Il gioco diviene così una simulazione di contesti complessi, dove anticipare le mosse degli altri è fondamentale. La Teoria dei Giochi, formalizzata da von Neumann e Morgenstern, offre un linguaggio per interpretare queste dinamiche e trasforma gli scacchi in studio di decision-making strategico.
L’equilibrio di Nash insegna come in un contesto competitivo ogni giocatore raggiunge un equilibrio per il quale nessuno può migliorare la propria posizione derogando dalla strategia scelta. Per il mondo reale, si pensi ad una negoziazione, ogni stakeholder ottimizza la propria posizione considerando le possibili mosse degli altri, senza sprecare risorse o energie in azioni inefficaci.
Negli scacchi questa stessa logica trova un parallelo diretto nella Patta, la situazione per la quale nessuno dei due giocatori può avanzare senza peggiorare la propria posizione. In
pratica, entrambe le parti hanno trovato un equilibrio strategico: ogni mossa rischierebbe di inficiare il proprio vantaggio, e la partita si conclude senza vincitori né vinti. La Patta rappresenta un equilibrio di Nash perfetto sul piano pratico: nessuno può migliorare la propria posizione senza compromettere la stabilità del proprio risultato.
Traslata al mondo reale, questa dinamica risulta evidente nelle negoziazioni, negli scenari di business competitivi o nelle strategie politiche: ogni stakeholder valuta attentamente le posizioni altrui e adotta di conseguenza decisioni che massimizzino i benefici, senza sprecare risorse o energie in azioni inefficaci.
Sacrificare un pezzo poi, non è e non deve esser mai un gesto impulsivo: è una scelta calcolata, finalizzata a ottenere un vantaggio futuro. Allo stesso modo, un leader consapevole sa che alcune rinunce possono generare benefici futuri, e che la vera efficacia deriva dalla capacità di valutare con lucidità il valore delle risorse e delle opportunità disponibili.
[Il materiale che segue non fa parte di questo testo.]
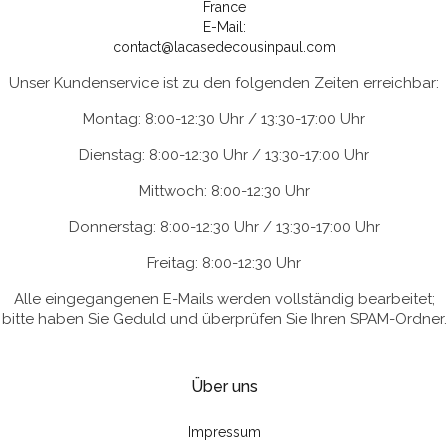
France
E-Mail:
contact@lacasedecousinpaul.com
Unser Kundenservice ist zu den folgenden Zeiten erreichbar:
Montag: 8:00-12:30 Uhr / 13:30-17:00 Uhr
Dienstag: 8:00-12:30 Uhr / 13:30-17:00 Uhr
Mittwoch: 8:00-12:30 Uhr
Donnerstag: 8:00-12:30 Uhr / 13:30-17:00 Uhr
Freitag: 8:00-12:30 Uhr
Alle eingegangenen E-Mails werden vollständig bearbeitet;
bitte haben Sie Geduld und überprüfen Sie Ihren SPAM-Ordner.
Über uns
Impressum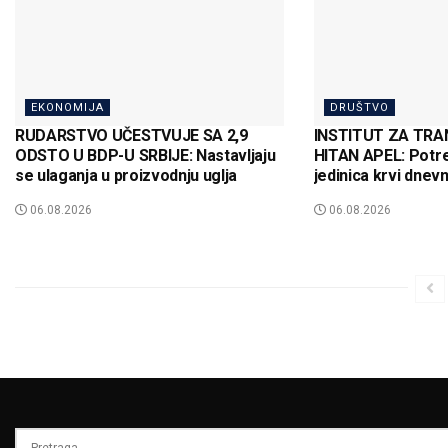
EKONOMIJA
DRUŠTVO
RUDARSTVO UČESTVUJE SA 2,9
INSTITUT ZA TRA
ODSTO U BDP-U SRBIJE: Nastavljaju
HITAN APEL: Potr
se ulaganja u proizvodnju uglja
jedinica krvi dnev
06.08.2026
06.08.2026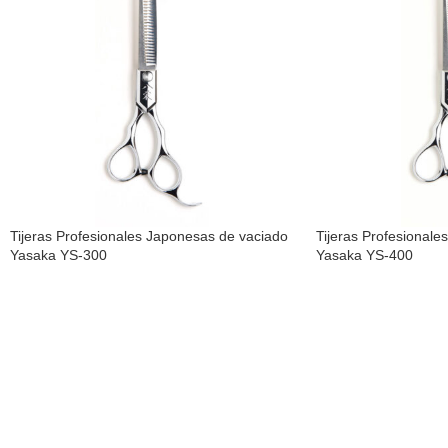
Tijeras Profesionales Japonesas de vaciado
Tijeras Profesionale
Yasaka YS-300
Yasaka YS-400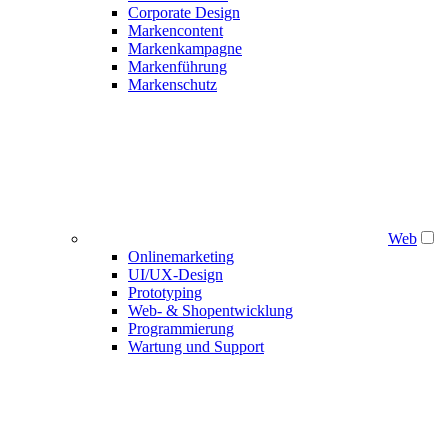
Corporate Design
Markencontent
Markenkampagne
Markenführung
Markenschutz
Web
Onlinemarketing
UI/UX-Design
Prototyping
Web- & Shopentwicklung
Programmierung
Wartung und Support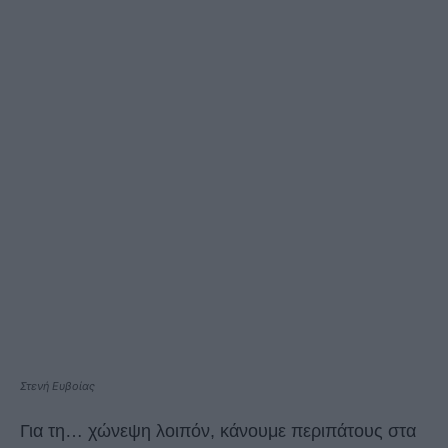
Στενή Ευβοίας
Για τη… χώνεψη λοιπόν, κάνουμε περιπάτους στα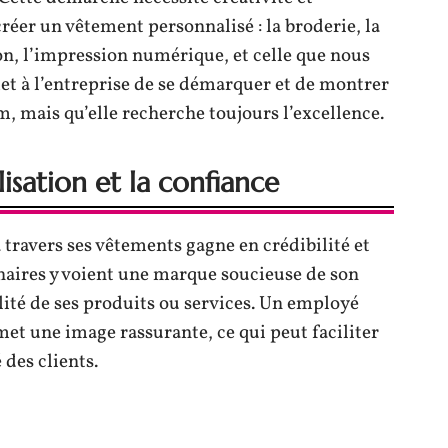
créer un vêtement personnalisé : la broderie, la
ion, l’impression numérique, et celle que nous
et à l’entreprise de se démarquer et de montrer
, mais qu’elle recherche toujours l’excellence.
lisation et la confiance
 travers ses vêtements gagne en crédibilité et
enaires y voient une marque soucieuse de son
lité de ses produits ou services. Un employé
et une image rassurante, ce qui peut faciliter
 des clients.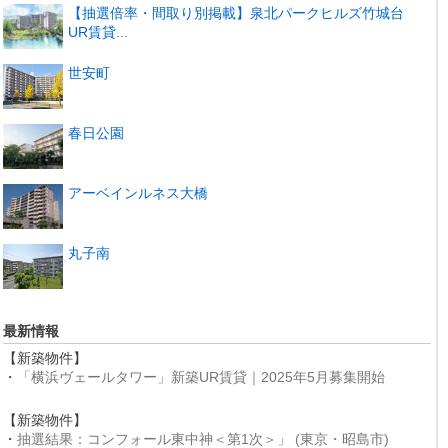
【抽選倍率・間取り別掲載】泉北パークヒルズ竹城台
UR賃貸...
世安町
春日公園
アーベインルネス大橋
丸子南
最新情報
【新築物件】
・
「横浜ヴェールタワー」新築UR賃貸｜2025年5月募集開始
【新築物件】
・
抽選結果：コンフォール東中神＜第1次＞」 (東京・昭島市)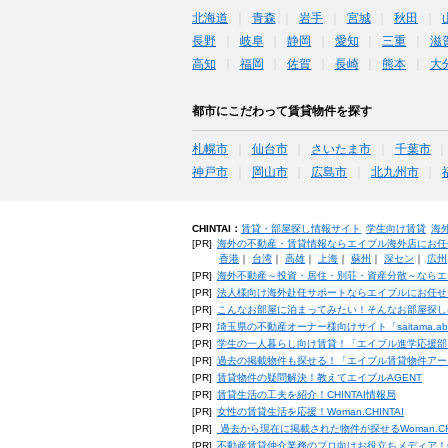
北海道
青森
岩手
宮城
秋田
長野
岐阜
静岡
愛知
三重
滋
高知
福岡
佐賀
長崎
熊本
大
都市にこだわって賃貸物件を探す
札幌市
仙台市
さいたま市
千葉市
神戸市
岡山市
広島市
北九州市
CHINTAI：
賃貸・部屋探し情報サイト
学生向け賃貸
海
[PR]
海外の不動産・賃貸情報ならエイブル海外店にお任
香港
｜
台湾
｜
高雄
｜
上海
｜
蘇州
｜
深セン
｜
広州
[PR]
海外不動産～投資・居住・別荘・資産分散～ならエ
[PR]
法人様向け海外赴任サポートならエイブルにお任せ
[PR]
こんなお部屋に泊まってみたい！そんなお部屋探し
[PR]
埼玉県の不動産オーナー様向けサイト「saitama.a
[PR]
学生の一人暮らし向け賃貸！「エイブル進学応援部
[PR]
過去の掲載物件も探せる！「エイブル賃貸物件アー
[PR]
賃貸物件の疑問解決！教えてエイブルAGENT
[PR]
賃貸生活の工夫を紹介！CHINTAI情報局
[PR]
女性の賃貸生活を応援！Woman.CHINTAI
[PR]
過去から現在に掲載された物件が探せるWoman.CH
[PR]
不動産賃貸仲介業務のプロ向けお役立ちメディア！CHIN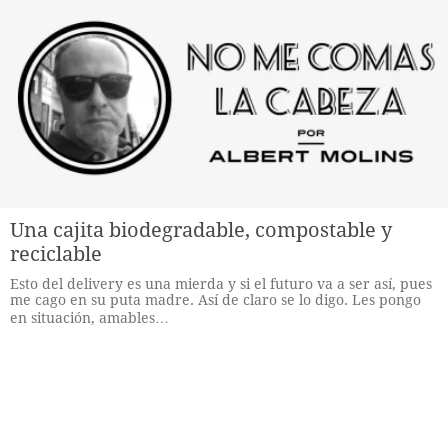
Una cajita biodegradable, compostable y
reciclable
Esto del delivery es una mierda y si el futuro va a ser así, pues
me cago en su puta madre. Así de claro se lo digo. Les pongo
en situación, amables…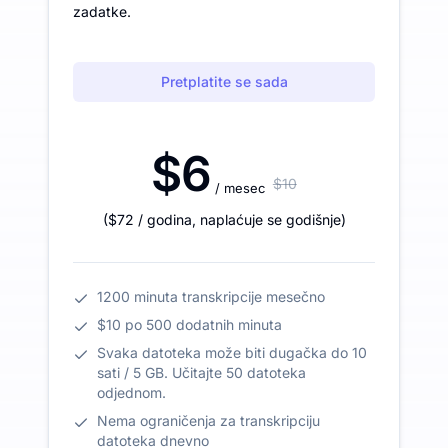
zadatke.
Pretplatite se sada
$6
$10
/ mesec
(
$72
/ godina
,
naplaćuje se godišnje
)
1200 minuta transkripcije mesečno
$10 po 500 dodatnih minuta
Svaka datoteka može biti dugačka do 10
sati / 5 GB. Učitajte 50 datoteka
odjednom.
Nema ograničenja za transkripciju
datoteka dnevno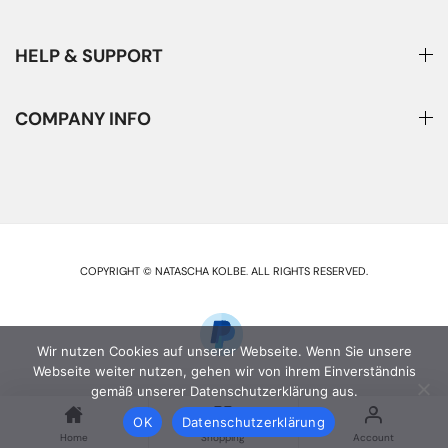
HELP & SUPPORT
COMPANY INFO
COPYRIGHT © NATASCHA KOLBE
.
ALL RIGHTS RESERVED.
Wir nutzen Cookies auf unserer Webseite. Wenn Sie unsere
Webseite weiter nutzen, gehen wir von ihrem Einverständnis
gemäß unserer Datenschutzerklärung aus.
OK
Datenschutzerklärung
Home
Shopping
Account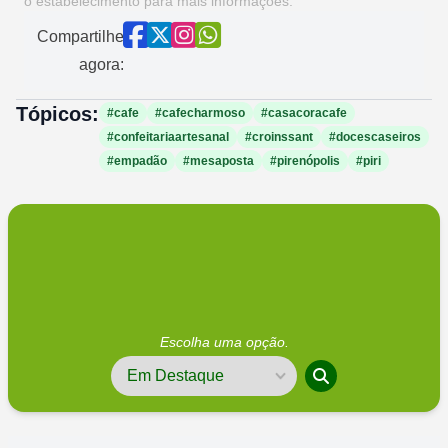
o estabelecimento para mais informações.
Compartilhe
agora:
Tópicos:
#cafe
#cafecharmoso
#casacoracafe
#confeitariaartesanal
#croinssant
#docescaseiros
#empadão
#mesaposta
#pirenópolis
#piri
Escolha uma opção.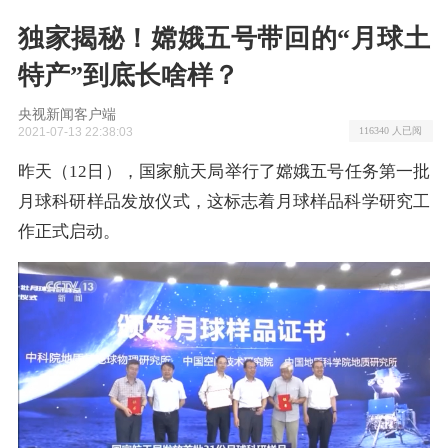
独家揭秘！嫦娥五号带回的“月球土
特产”到底长啥样？
央视新闻客户端
2021-07-13 22:38:03
116340 人已阅
昨天（12日），国家航天局举行了嫦娥五号任务第一批
月球科研样品发放仪式，这标志着月球样品科学研究工
作正式启动。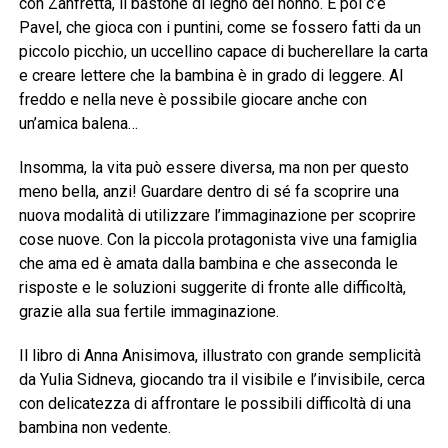
con Zanfretta, il bastone di legno del nonno. E poi c’è
Pavel, che gioca con i puntini, come se fossero fatti da un
piccolo picchio, un uccellino capace di bucherellare la carta
e creare lettere che la bambina è in grado di leggere. Al
freddo e nella neve è possibile giocare anche con
un’amica balena…
Insomma, la vita può essere diversa, ma non per questo
meno bella, anzi! Guardare dentro di sé fa scoprire una
nuova modalità di utilizzare l’immaginazione per scoprire
cose nuove. Con la piccola protagonista vive una famiglia
che ama ed è amata dalla bambina e che asseconda le
risposte e le soluzioni suggerite di fronte alle difficoltà,
grazie alla sua fertile immaginazione.
Il libro di Anna Anisimova, illustrato con grande semplicità
da Yulia Sidneva, giocando tra il visibile e l’invisibile, cerca
con delicatezza di affrontare le possibili difficoltà di una
bambina non vedente.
La pratica costante del gioco sviluppa inoltre adattabilità strategica: i giocatori sviluppano continuamente strategie di breve termine per poi adattarle in base al piano d’azione che si ritiene l’avversario abbia a sua volta adottato, ed imparano a gestire l’incertezza. Queste stesse abilità – flessibilità, previsione e pensiero analitico – sono essenziali per chi guida team o intere organizzazioni in contesti complessi.
Per un giovane professionista, così come lo erano per giovani principi, gli scacchi trascendono il mero divertissement: divengono laboratorio di equilibrio, visione strategica e decisione ponderata, dove ogni mossa – in un universo di possibilità – educa la mente a navigare con lucidità e consapevolezza nei complessi scenari del mondo competitivo.